Thursday 21 March 2013

You Want Windows 98 Support in 2013?

A few weeks back I got an email from a chap in Australia who wanted to know if I could fix one of my DDE tools (DDE Command) to work under Windows 98 SE. After a quick check of the calendar to make sure I hadn’t entered a time warp I couldn’t help but be a little curious about where this mysterious Windows box was running and why it couldn’t be upgraded…

It turned out that this machine was fitted with a propriety ISA card (remember those?) for which support was discontinued in 1996! This chap seemed to be going through heroic efforts to keep it running by using Excel to grab data from the card via DDE. He then stumbled upon my command line tool which worked fine on Windows 7 (as it does right back to Windows 2000), but was failing on Windows 98 like this:-

C:\> ddecmd servers
ERROR: Failed to query DDE servers: DMLERR_DLL_NOT_INITIALIZED

I had not seen that kind of error before and it’s pretty fundamental too - the underlying DDEML library was apparently not initialised.

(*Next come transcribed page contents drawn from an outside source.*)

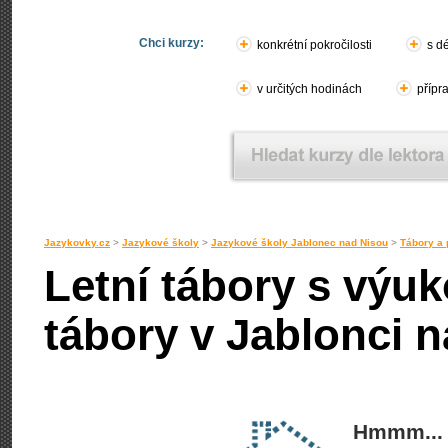
Chci kurzy:
konkrétní pokročilosti
s d
v určitých hodinách
přípr
Jazykovky.cz
>
Jazykové školy
>
Jazykové školy Jablonec nad Nisou
>
Tábory a 
Letní tábory s výu
tábory v Jablonci 
Hmmm...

All ddecmd commands seemed to report the same problem. Luckily I had more than an inkling of what it might be because the tool is pretty simple and my DDE classes have barely changed in over decade. Also I didn’t really fancy trying to cobble together a VM and source a Windows 98 licence just to help this chap out. One of the reasons I provide the source code to all my tools is exactly to allow someone to find their own (paid) support if I can’t accommodate them myself.

One of the key differences between the Windows 95/98/ME lineage and the NT/2K/XP/Vista/etc one is that the former is ANSI internally whereas the latter is Unicode. Naturally for backwards compatibility reasons the NT line can also run ANSI binaries too, with a slight overhead as it translates back and forth as required. One of the decisions I made back in February 2008 was to switch to Unicode builds by default; however the Windows build targets were still left as they were when I first ported my libraries to Win32 back in the mid ‘90’s!

#define WINVER         0x0400   //! Windows 95+
#define _WIN32_WINNT   0x0400   //! Windows NT 4.0+
#define _WIN32_WINDOWS 0x0400   //! Windows 95+
#define _WIN32_IE      0x0400   //! IE 4.0+

Luckily I have no need for anything more fancy, especially with my command line tools so it was a simpler matter of flicking the switch in Visual C++ (7.1, aka VS2003, is still my favoured version) and out popped an ANSI build. In the meantime because of the time lag between the UK and Australia I suggested to the chap that he download my GUI based DDE tool (DDEQuery) and try that. I’d remembered that this tool hasn’t been touched since 2005 and so the binary would have been an ANSI build anyway. Unsurprisingly, it worked. So I shipped off an ANSI build of DDE Command and it was “case closed”.

Every time I think it’s time to leave the past behind and get-with-the-program a question like this pops up and it feels great to still be able to support such an old OS. Although I still use VC++ 7.1 (on XP) for my personal C++ code, I still compile it with modern versions of VC++ and GCC to gain access to all that extra static analysis so that someone can just pick it up if needs be. My day job now consists of writing C# and although it’s currently .Net 3.5 I have my sights firmly set on .Net 4.5 and C# 5 as I’m no luddite.

Even though the corporate desktop standard is still Windows XP in many organisations and we now have to suffer all those annoying “you’re using an outdated browser version” banners, it feels good to know that there are others out there that have it so much worse.

1 comment:

  1. good job! Nice that you tried and succeeded in helping. I'm still keeping my Windows 98 SE in tip top shape for 2013. I use Opera web browser, (although IE6 is available), Clamwin antivirus, Office 97, FrontPage 2000, and many other programs still keeping this appendage to my home network in usable condition. The main thing of course, is that all of my old games are still working on my Leadtek Winfast A250 Ultra TD graphics card with 128MB. My system has 768 MB of Ram, 2 hdd's, 40 and 60 GB respectively! The system is rock solid stable.